2012/5/22 Andrew Eikum aeikum@codeweavers.com:
Thanks Alexander. Thoughts below...
On Sat, May 19, 2012 at 09:09:35PM +0600, Alexander E. Patrakov wrote:
There are two ways to implement a high-performance resampler, and I have prepared (conflicting, pick no more than one) patches for both:
1 (this patch): Use a shorter FIR with the existing code. This has the advantage of higher quality (unwanted frequencies are at least attempted to be rejected) and almost no new code. 2 (the other patch): Write new code. E.g., linear interpolation. This is what Windows XP does at its lowest quality setting, and it eats less CPU than variant 1.
Do you have an opinion on which of these patches to use?

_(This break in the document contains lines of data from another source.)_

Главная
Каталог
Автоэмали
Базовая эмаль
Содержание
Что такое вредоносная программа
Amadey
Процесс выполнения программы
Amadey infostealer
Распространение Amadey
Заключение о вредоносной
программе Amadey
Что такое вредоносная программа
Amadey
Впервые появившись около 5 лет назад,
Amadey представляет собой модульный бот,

The low-quality FIR has the advantage of not introducing another codepath. On the other hand, the linear resampler codepath is very simple, and even easier on the CPU.
Yes. And Windows has two code paths as well. OTOH the linear resampler has lower quality, and different latency from the FIR-based filter. Due to this difference of latency there may be unaviodable clicks in games (sorry, no concrete example) that frequently switch from 3 to 4 buffers and back. The FIR-based approach eliminates this effect, because there is no latency difference (or, because this is untested, better say: it's a bug in my code if there is any latency difference).
I'm leaning towards the linear resampler for its larger CPU usage benefits.
I have no real preference. If there are no other arguments (i.e. if clicks due to switching resamplers are not a valid/worthy argument), let's use the linear resampler, because I wrote it first and because GyB tested it. Anyway, it doesn't really matter, because it is possible to change this later, or even implement a 3-level quality degradation strategy (long FIR -> short FIR -> linear interpolation).
As for your performance analysis - yes, get_current_sample() is cheap, and the main cost is due to caching the FIR and calculating the convolution. As far as I understand (but I can be wrong here), it would be fair enough to count only the "sum += fir_copy[j] * cache[j];" line. Still, I don't think it explains the whole picture.
Let's say that the FIR length is X samples of the lowest of the two frequencies (X is a constant for a given FIR, and for my FIR it is 66). So, if upsampling, each output sample is affected by X input samples, and by X * freqAdjust input samples when downsampling. Since both GTA:SA and Darwinia use 32 buffers, we can consider only a single buffer and count the number of passes through the "sum" line per second.
Darwinia downsamples, has freqAdjust ~ 2..4. Thus, it executes the "sum" line 2..4 * X times per output sample, i.e. 40000..90000 * X times per second per input buffer.
GTA:SA upsamples, and thus executes the "sum" line X times per output sample, i.e. 48000 * X times per second per input buffer.
The ratio seems to be consistent with the number of convolutions per buffer per time step that you report, because the number of sampes per time step is different for these two games.
So I am not convinced with your analysis - but this is based on the assumption that only the "sum += fir_copy[j] * cache[j];" line really matters and that filling in fir_cache eats time proportional to the summing (it has to go through the same number of iterations).